Schedule legacy applications as single instance on Kubernetes

A lot of legacy applications are deployed as containers. Most of them only need a few changes to work in a container but many of them are not built to scale, for example because they maintain session data or write to a volume (concurrency issues).
I was wondering if those applications are intended to run on Kubernetes and if so what is a good way to do so. Pods are not durable, so the desired way to start an application is by using a replication controller and setting replicas to 1. The RC ensures that the right amount of pods are running. The documentation also specifies that it kills pods if there are too many. I was wondering if that's ever the case (if a pod is not started manually).
I guess a database like Postgres (with an external data volume) is a good example. I have seen tutorials deploying those using a replication controller.
Creating a Replication Controller with 1 replica is indeed a good approach, it's more reliable than starting a single pod since you benefit from the auto-healing mechanism: in case the node your app is running on dies, your pod will be terminated an restarted somewhere else.
Data persistence in the context of a cluster management system like Kubernetes means that your data should be available outside the cluster itself (separate storage). I personally use EC2 EBS since our app runs in AWS, but Kubernetes supports a lot of other volume types. If your pod runs on node A, the volumes it uses will be mounted locally and inside your pod containers. Now if your pod is destroyed and restarted on node B this volume will be unmounted from node A and mounted on node B before the containers of your pod are recreated. Pretty neat.
Take a look at persistent volumes, this should be particularly interesting for you.

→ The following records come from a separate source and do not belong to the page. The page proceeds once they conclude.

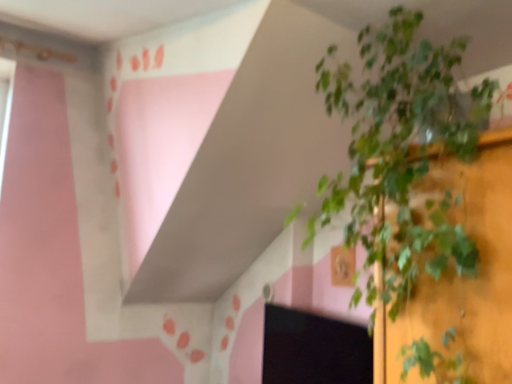 Question: Is green leafy plant at center oriented towards black matte computer screen at lower right?

Choices:
 (A) yes
 (B) no

Answer: (B)

Question: From the image's perspective, is green leafy plant at center located above black matte computer screen at lower right?

Choices:
 (A) no
 (B) yes

Answer: (B)

Question: Is the position of green leafy plant at center less distant than that of black matte computer screen at lower right?

Choices:
 (A) no
 (B) yes

Answer: (B)

Question: Is black matte computer screen at lower right at the back of green leafy plant at center?

Choices:
 (A) yes
 (B) no

Answer: (B)

Question: Is black matte computer screen at lower right inside green leafy plant at center?

Choices:
 (A) yes
 (B) no

Answer: (B)

Question: Considering the relative sizes of green leafy plant at center and black matte computer screen at lower right in the image provided, is green leafy plant at center bigger than black matte computer screen at lower right?

Choices:
 (A) no
 (B) yes

Answer: (B)

Question: Can you confirm if black matte computer screen at lower right is positioned to the left of green leafy plant at center?

Choices:
 (A) no
 (B) yes

Answer: (B)

Question: Is green leafy plant at center inside black matte computer screen at lower right?

Choices:
 (A) no
 (B) yes

Answer: (A)

Question: Is black matte computer screen at lower right oriented towards green leafy plant at center?

Choices:
 (A) no
 (B) yes

Answer: (A)

Question: Does black matte computer screen at lower right have a larger size compared to green leafy plant at center?

Choices:
 (A) yes
 (B) no

Answer: (B)

Question: Is black matte computer screen at lower right closer to camera compared to green leafy plant at center?

Choices:
 (A) yes
 (B) no

Answer: (B)

Question: Considering the relative positions of black matte computer screen at lower right and green leafy plant at center in the image provided, is black matte computer screen at lower right behind green leafy plant at center?

Choices:
 (A) yes
 (B) no

Answer: (A)

Question: From the image's perspective, is black matte computer screen at lower right above or below green leafy plant at center?

Choices:
 (A) above
 (B) below

Answer: (B) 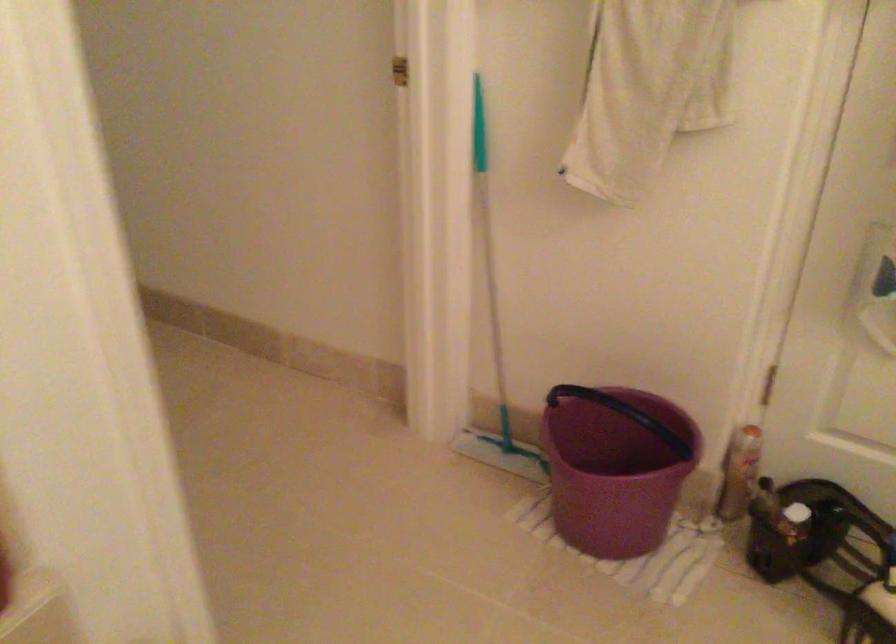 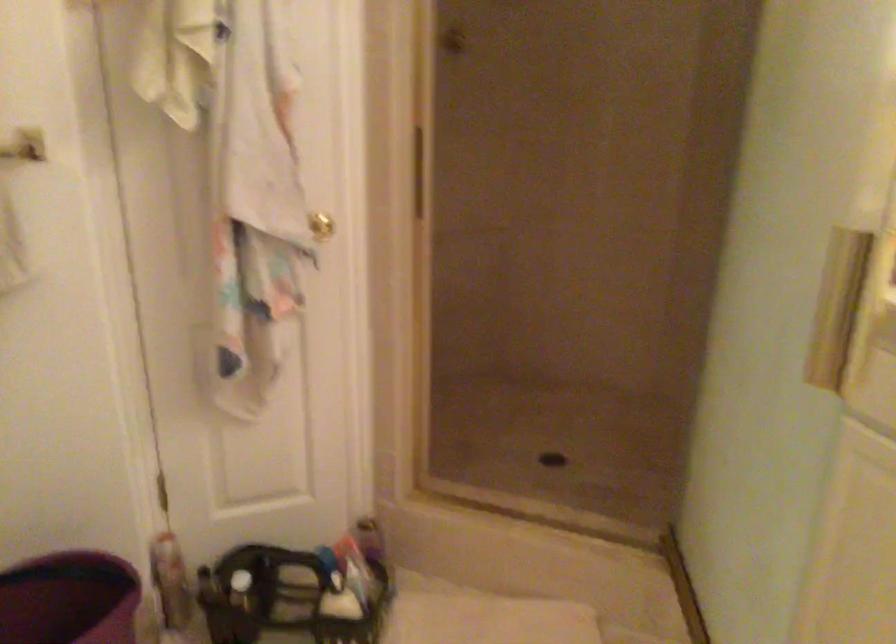 Question: Based on the continuous images, in which direction is the camera rotating? Reply with the corresponding letter.

Choices:
 (A) Left
 (B) Right
 (C) Up
 (D) Down

Answer: (B)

Running the same service in a GKE container, compared to a GCE VM

This is a general question about GKE compared to GCE. If one is running a lightweight service on a single small GCE VM, is it a reasonable thing to do to try running that same service from a single GKE container on the same size instance? Or does the overhead of cluster management make this unfeasible?
Specifics: I'm serving a low-traffic website from a tiny (f1-micro) GCE VM. For various reasons I thought I'd try moving it to serve from an apache/nginx container, with the same hardware underneath. In practice though, I find that GKE won't even let you create a cluster of f1-micro instances unless it has at least 3 nodes - the release notes say this is so there will be enough memory to manage pods.
I'd supposed that the same service would take up similar resources whether in a VM or a container, but the GKE's 3-node restriction makes it sound like simply managing the cluster eats more memory than serving my site does in the first place. Is that the case, or is the restriction meant for much heaver services than mine? (For reference, you can actually create a 3-node cluster of f1-micro instances and then change the size to 1 node, and it seems to run normally, but I haven't tried actually running a service this way.)
Thanks!
GKE enables logging and monitoring by default, which runs Fluentd and Heapster pods in your cluster. These eat up a good chunk of memory. Even if you disable logging/monitoring, you still have to run Docker, Kubelet, and the DNS pod. That chews through the f1-micro's 600MB pretty quickly.
I'd suggest a 1 node g1-small cluster over a 3 node (or 1 node) f1-micro. The per-node cluster-management overhead is smaller relatively, so your service would still be able to run in the same (or larger) footprint. But, if the resize-to-1 workaround is working for you, it seems fine to just roll with that.